Entrevista com Jean Yves Leloup (Carlos Aveline)

O Barulho da Floresta Que Brota

Jean-Yves Leloup é um dos pensadores importantes do mundo contemporâneo. Nascido em 1950, na França, ele é um cidadão do
mundo. Filósofo, terapeuta transpessoal, teólogo, ele é padre da igreja ortodoxa na França, e traduziu e interpretou textos bíblicos.
Seu pensamento é poético, universalista, multidimensional. Conferencista reconhecido internacionalmente, ele vem regularmente
ao Brasil proferir seminários organizados pela Universidade da Paz.

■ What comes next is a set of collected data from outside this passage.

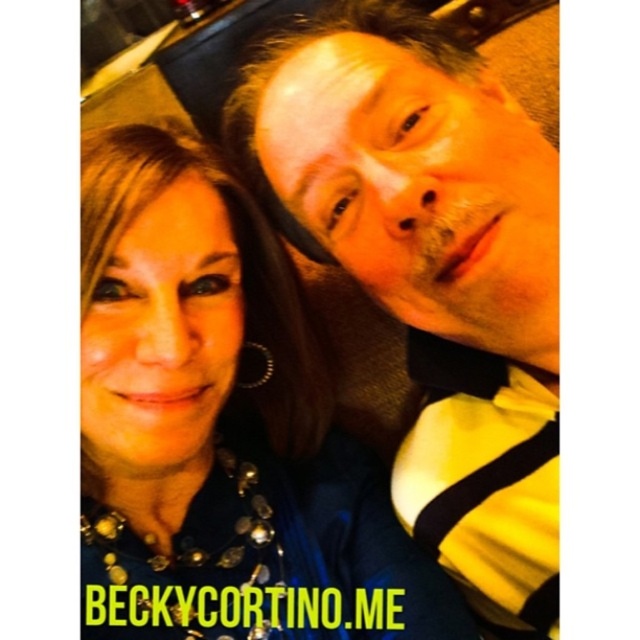 Question: Which point is farther to the camera?

Choices:
 (A) yellow striped shirt at upper right
 (B) blue fabric at center

Answer: (B)

Question: Which point is closer to the camera taking this photo?

Choices:
 (A) (106, 154)
 (B) (492, 268)

Answer: (B)

Question: Does blue fabric at center appear on the right side of yellow striped shirt at upper right?

Choices:
 (A) no
 (B) yes

Answer: (A)

Question: Which point is farther to the camera?

Choices:
 (A) blue fabric at center
 (B) yellow striped shirt at upper right

Answer: (A)

Question: Is blue fabric at center smaller than yellow striped shirt at upper right?

Choices:
 (A) yes
 (B) no

Answer: (A)

Question: Is blue fabric at center above yellow striped shirt at upper right?

Choices:
 (A) no
 (B) yes

Answer: (A) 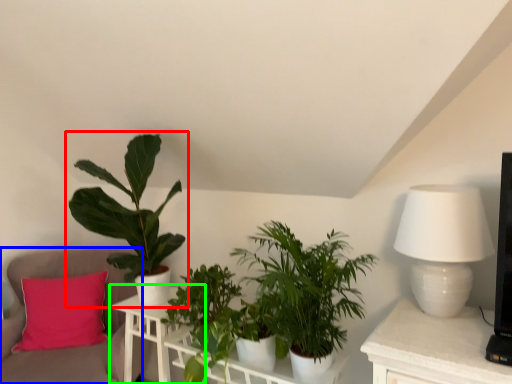 Question: Considering the real-world distances, which object is farthest from houseplant (highlighted by a red box)? swivel chair (highlighted by a blue box) or table (highlighted by a green box)?

Choices:
 (A) swivel chair
 (B) table

Answer: (A) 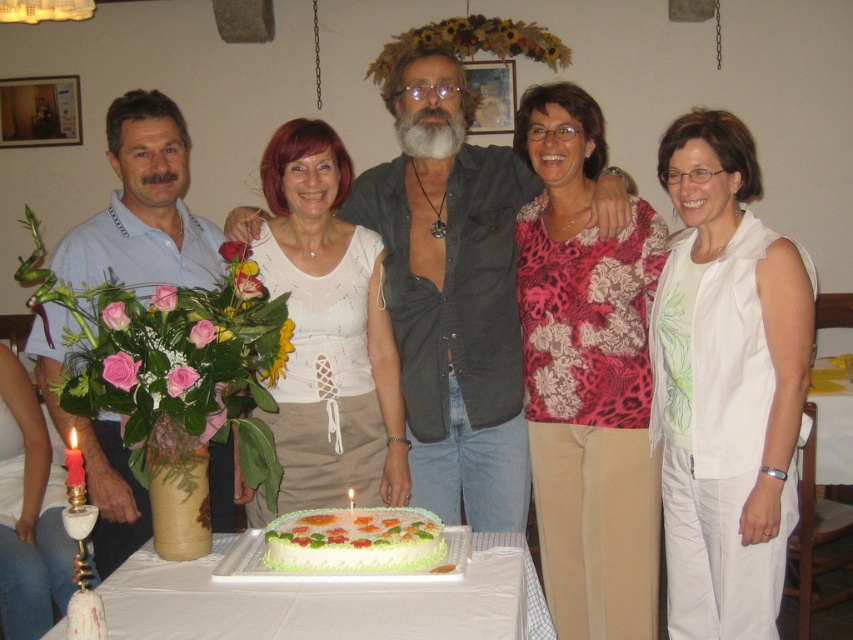 You are a photographer taking a picture of the dark gray shirt at center and the white frosted cake at center. Which one is positioned higher in the frame?

The dark gray shirt at center is above the white frosted cake at center, so it is positioned higher in the frame.

You are organizing a photo shoot and want to ensure proper lighting for the subjects. Since the floral print blouse at center and the dark gray shirt at center are both at the center, which one is closer to the camera to receive more light?

The floral print blouse at center is in front of the dark gray shirt at center, so it is closer to the camera and will receive more light. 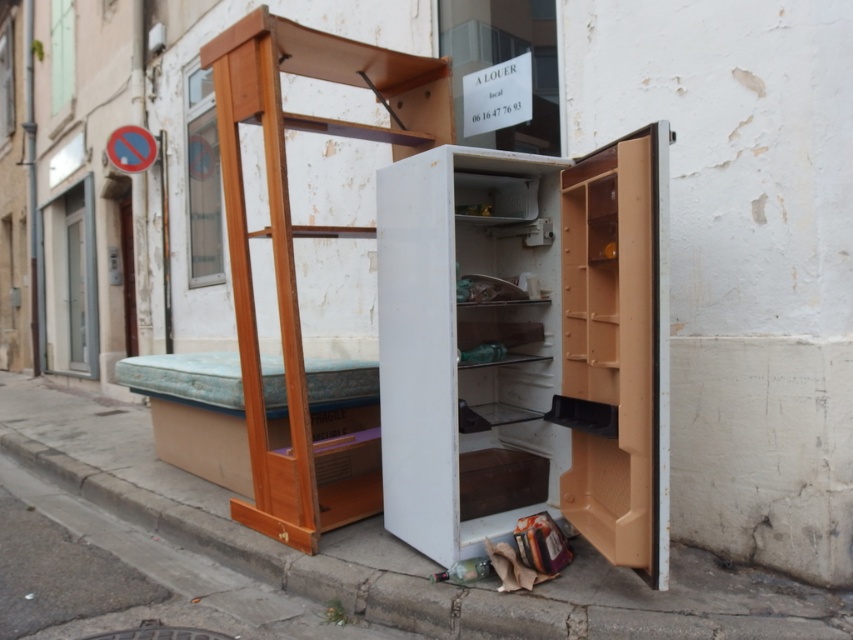 Who is shorter, white plastic refrigerator at center or white concrete pavement at lower center?

white concrete pavement at lower center

Is white plastic refrigerator at center below white concrete pavement at lower center?

Incorrect, white plastic refrigerator at center is not positioned below white concrete pavement at lower center.

Is point (450, 188) less distant than point (672, 557)?

Yes, it is.

This screenshot has width=853, height=640. What are the coordinates of `white plastic refrigerator at center` in the screenshot? It's located at (525, 348).

Is white plastic refrigerator at center to the right of wooden ladder at left from the viewer's perspective?

Indeed, white plastic refrigerator at center is positioned on the right side of wooden ladder at left.

Is white plastic refrigerator at center below wooden ladder at left?

Yes, white plastic refrigerator at center is below wooden ladder at left.

Describe the element at coordinates (525, 348) in the screenshot. I see `white plastic refrigerator at center` at that location.

At what (x,y) coordinates should I click in order to perform the action: click on white plastic refrigerator at center. Please return your answer as a coordinate pair (x, y). Looking at the image, I should click on tap(525, 348).

Identify the location of white concrete pavement at lower center. The width and height of the screenshot is (853, 640). (396, 548).

Does white concrete pavement at lower center appear on the left side of wooden ladder at left?

Yes, white concrete pavement at lower center is to the left of wooden ladder at left.

Is point (390, 618) positioned behind point (252, 387)?

That is False.

Identify the location of white concrete pavement at lower center. The height and width of the screenshot is (640, 853). (396, 548). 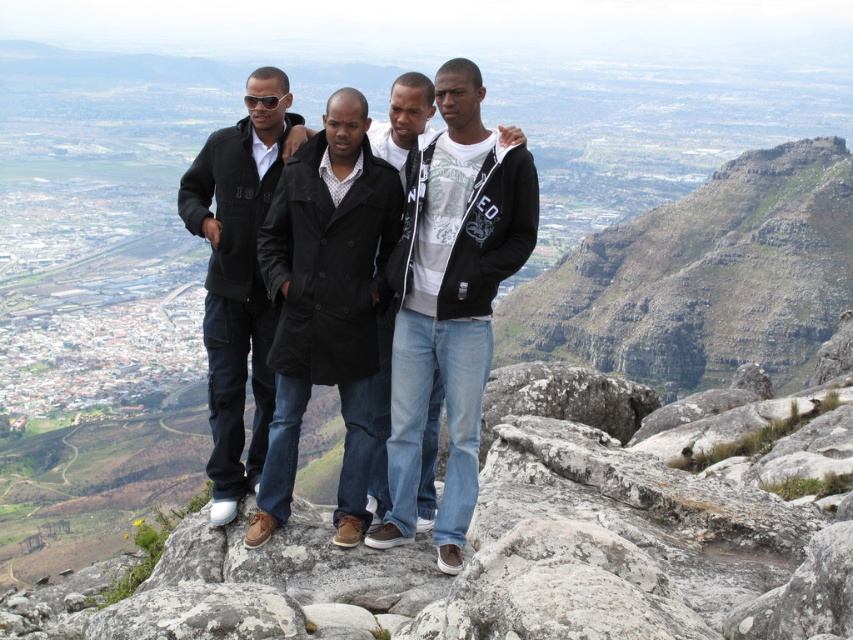 Question: Estimate the real-world distances between objects in this image. Which object is closer to the black matte coat at center?

Choices:
 (A) rugged stone mountain at upper right
 (B) black fleece jacket at center

Answer: (B)

Question: Does rugged stone mountain at upper right have a smaller size compared to black fleece jacket at center?

Choices:
 (A) yes
 (B) no

Answer: (B)

Question: Observing the image, what is the correct spatial positioning of rugged stone mountain at upper right in reference to black matte coat at center?

Choices:
 (A) below
 (B) above

Answer: (B)

Question: Which of the following is the farthest from the observer?

Choices:
 (A) matte black coat at center
 (B) black fleece jacket at center
 (C) rugged stone mountain at upper right

Answer: (C)

Question: Which object appears closest to the camera in this image?

Choices:
 (A) black matte coat at center
 (B) black fleece jacket at center
 (C) rugged stone mountain at upper right

Answer: (A)

Question: Does black matte coat at center appear over matte black coat at center?

Choices:
 (A) yes
 (B) no

Answer: (B) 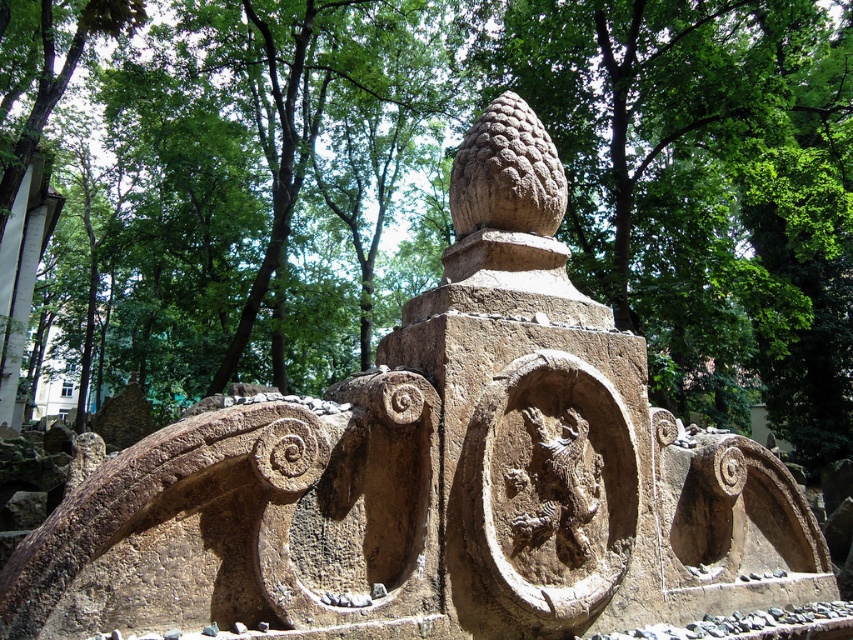 You are standing in front of the stone monument. You notice two points marked on the monument. The first point is at coordinates point (697, 192) and the second is at point (537, 486). If you want to touch both points starting from the one closer to you, which point should you touch first?

You should touch point (697, 192) first because it is closer to you than point (537, 486).

You are an archaeologist examining the brown stone tree at center and the rough stone dragon at center on an ancient monument. Which object appears closer to you on the monument?

The brown stone tree at center is closer to you than the rough stone dragon at center because it is further to the viewer.

From the picture: You are standing at the camera position and want to reach the point marked as point (15, 26). If your walking speed is 3 feet per second, how many seconds will it take you to reach the point?

The distance between point (15, 26) and the camera is 50.72 feet. At a walking speed of 3 feet per second, it will take 50.72 divided by 3, which is approximately 16.9 seconds to reach the point. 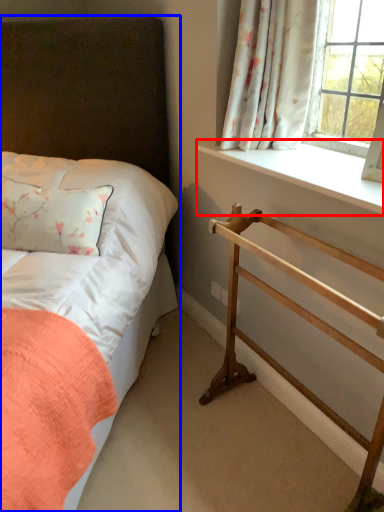 Question: Which object is closer to the camera taking this photo, window sill (highlighted by a red box) or bed (highlighted by a blue box)?

Choices:
 (A) window sill
 (B) bed

Answer: (B) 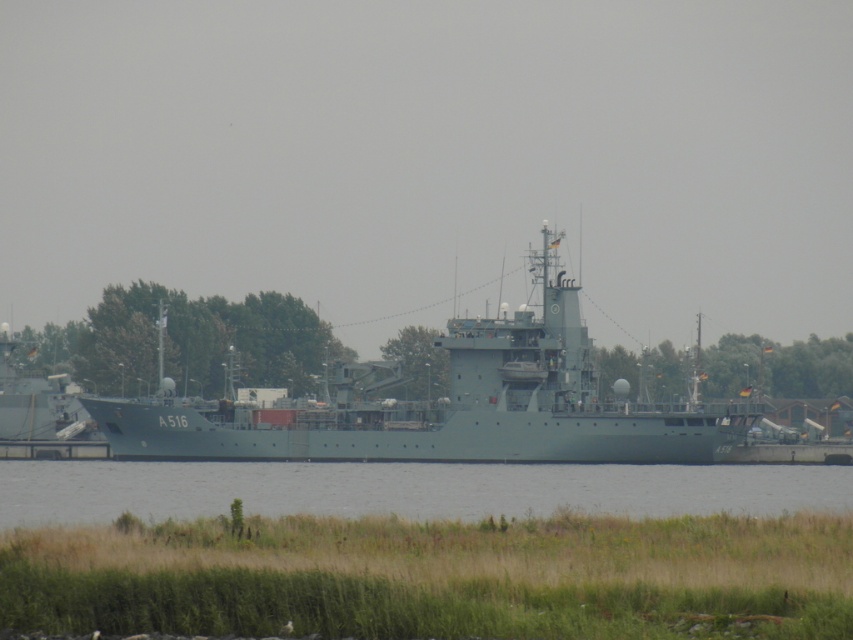 You are a harbor pilot guiding two ships. The matte gray ship at center and the green matte ship at left are both docked in the harbor. Which ship is positioned closer to the harbor entrance?

The green matte ship at left is closer to the harbor entrance because it is positioned to the left of the matte gray ship at center, which is further to the right.

From the picture: You are standing on the grassy area with wildflowers and need to reach the gray water at lower center marked by point (405, 490). Which direction should you walk to get there?

The gray water at lower center is represented by point (405, 490), so you should walk towards the lower center direction to reach it.

You are a harbor inspector observing the scene. You need to determine the relative positions of the two ships. Which ship is closer to the observer, the matte gray ship at center or the green matte ship at left?

The matte gray ship at center is closer to the observer because it is positioned in front of the green matte ship at left. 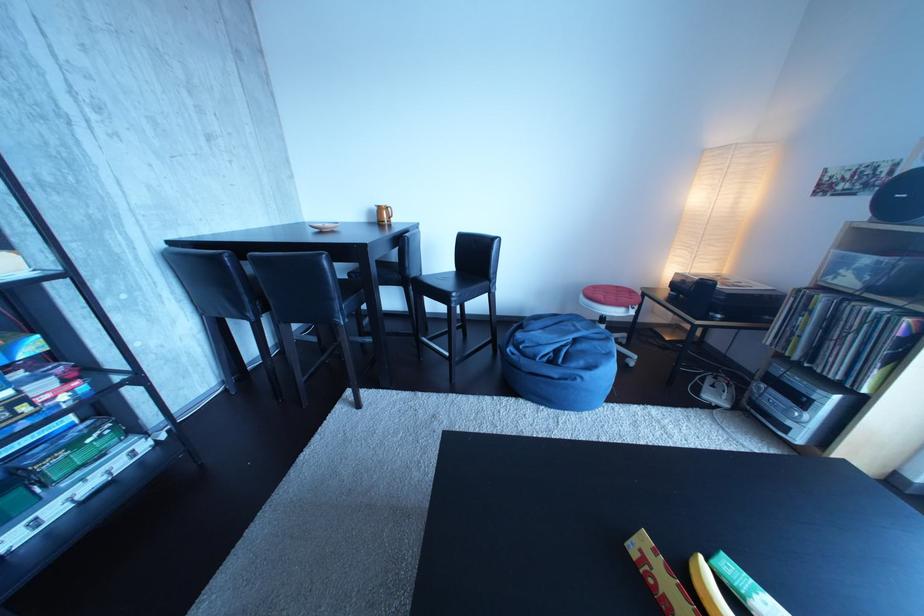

Para Marie de Solemne, uma estudiosa da sua obra, “a considerável força da palavra de Jean-Yves Leloup é que ela é
sistematicamente informada, ao mesmo tempo, por uma reflexão filosófica, psicanalítica e espiritual”. Os livros de Jean-Yves estão
publicados em vários idiomas e fazem sucesso no Brasil. Entre os seus últimos lançamentos estão “Amar ... Apesar de Tudo” e “A
Arte da Atenção”, ambos da Editora Verus. A entrevista a seguir foi concedida na sede da Unipaz, em Brasília.

Pergunta – Você é sacerdote da igreja ortodoxa...

Jean-Yves Leloup - A ortodoxia é a tradição das origens do cristianismo. Inicialmente, o cristianismo era uma comunhão de igrejas.
Havia a igreja de Jerusalém, a de Antióquia, a de Éfeso, a de Roma. Foi só no século 12 que a igreja de Roma se separou. As
diferentes igrejas ortodoxas preservaram a tradição de comunhão e permaneceram unidas apesar das diferenças.

Pergunta - Você acredita em Astrologia?

Jean-Yves Leloup – O homem é uma parte do universo e depende dos astros. Isso faz parte da sua unidade com o cosmo. Gosto
das palavras de Santo Tomás de Aquino, que diz que os homens dependem dos astros, mas são maiores do que eles. Não somos
completamente determinados pelos astros. O homem é uma mistura de natureza e de aventura. Creio na Astrologia, mas não no
determinismo.

Pergunta – Quando você diz que aceita postulados da Astrologia, essa é uma opinião pessoal ou é um consenso em sua igreja?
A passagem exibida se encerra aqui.